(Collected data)
+++
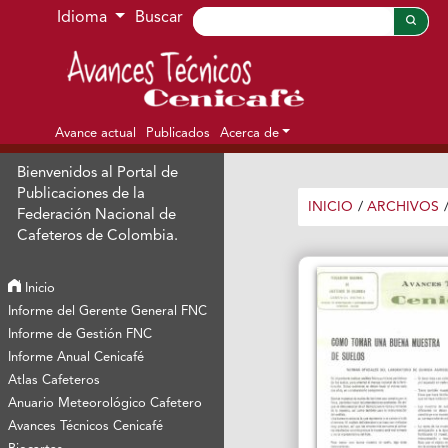
Ir al menú de navegación principal
Ir al contenido principal
Ir al pie de página del sitio
Idioma
Buscar
Avance actual
Publicados
Acerca de
Bienvenidos al Portal de
Publicaciones de la
INICIO
/
ARCHIVOS
Federación Nacional de
Cafeteros de Colombia.
Inicio
Informe del Gerente General FNC
Informe de Gestión FNC
Informe Anual Cenicafé
Atlas Cafeteros
Anuario Meteorológico Cafetero
Avances Técnicos Cenicafé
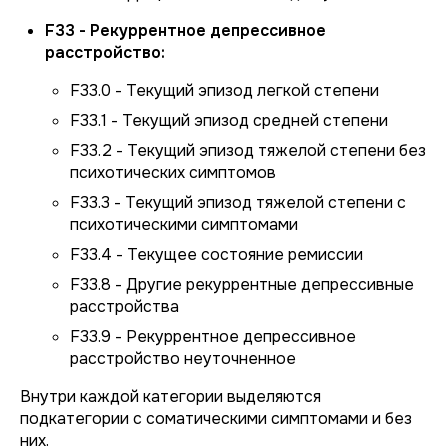
F33 - Рекуррентное депрессивное
расстройство:
F33.0 - Текущий эпизод легкой степени
F33.1 - Текущий эпизод средней степени
F33.2 - Текущий эпизод тяжелой степени без
психотических симптомов
F33.3 - Текущий эпизод тяжелой степени с
психотическими симптомами
F33.4 - Текущее состояние ремиссии
F33.8 - Другие рекуррентные депрессивные
расстройства
F33.9 - Рекуррентное депрессивное
расстройство неуточненное
Внутри каждой категории выделяются
подкатегории с соматическими симптомами и без
них.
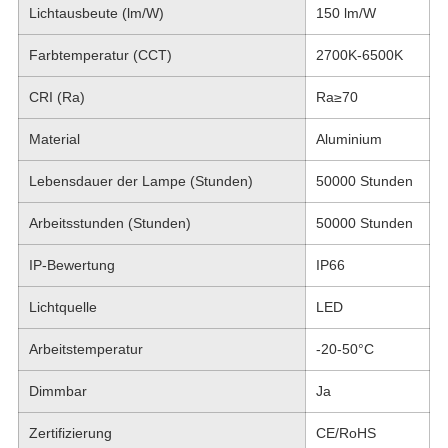
Lichtausbeute (lm/W)
150 lm/W
Farbtemperatur (CCT)
2700K-6500K
CRI (Ra)
Ra≥70
Material
Aluminium
Lebensdauer der Lampe (Stunden)
50000 Stunden
Arbeitsstunden (Stunden)
50000 Stunden
IP-Bewertung
IP66
Lichtquelle
LED
Arbeitstemperatur
-20-50°C
Dimmbar
Ja
Zertifizierung
CE/RoHS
+++
▶ PROBLEM
Print the records word for word and exclude any picture they hold.

▶ FINAL ANSWER
Ir al menú de navegación principal
Ir al contenido principal
Ir al pie de página del sitio
Idioma
Buscar
Avance actual
Publicados
Acerca de
Bienvenidos al Portal de
Publicaciones de la
INICIO
/
ARCHIVOS
Federación Nacional de
Cafeteros de Colombia.
Inicio
Informe del Gerente General FNC
Informe de Gestión FNC
Informe Anual Cenicafé
Atlas Cafeteros
Anuario Meteorológico Cafetero
Avances Técnicos Cenicafé
F33 - Рекуррентное депрессивное
расстройство:
F33.0 - Текущий эпизод легкой степени
F33.1 - Текущий эпизод средней степени
F33.2 - Текущий эпизод тяжелой степени без
психотических симптомов
F33.3 - Текущий эпизод тяжелой степени с
психотическими симптомами
F33.4 - Текущее состояние ремиссии
F33.8 - Другие рекуррентные депрессивные
расстройства
F33.9 - Рекуррентное депрессивное
расстройство неуточненное
Внутри каждой категории выделяются
подкатегории с соматическими симптомами и без
них.
Lichtausbeute (lm/W)
150 lm/W
Farbtemperatur (CCT)
2700K-6500K
CRI (Ra)
Ra≥70
Material
Aluminium
Lebensdauer der Lampe (Stunden)
50000 Stunden
Arbeitsstunden (Stunden)
50000 Stunden
IP-Bewertung
IP66
Lichtquelle
LED
Arbeitstemperatur
-20-50°C
Dimmbar
Ja
Zertifizierung
CE/RoHS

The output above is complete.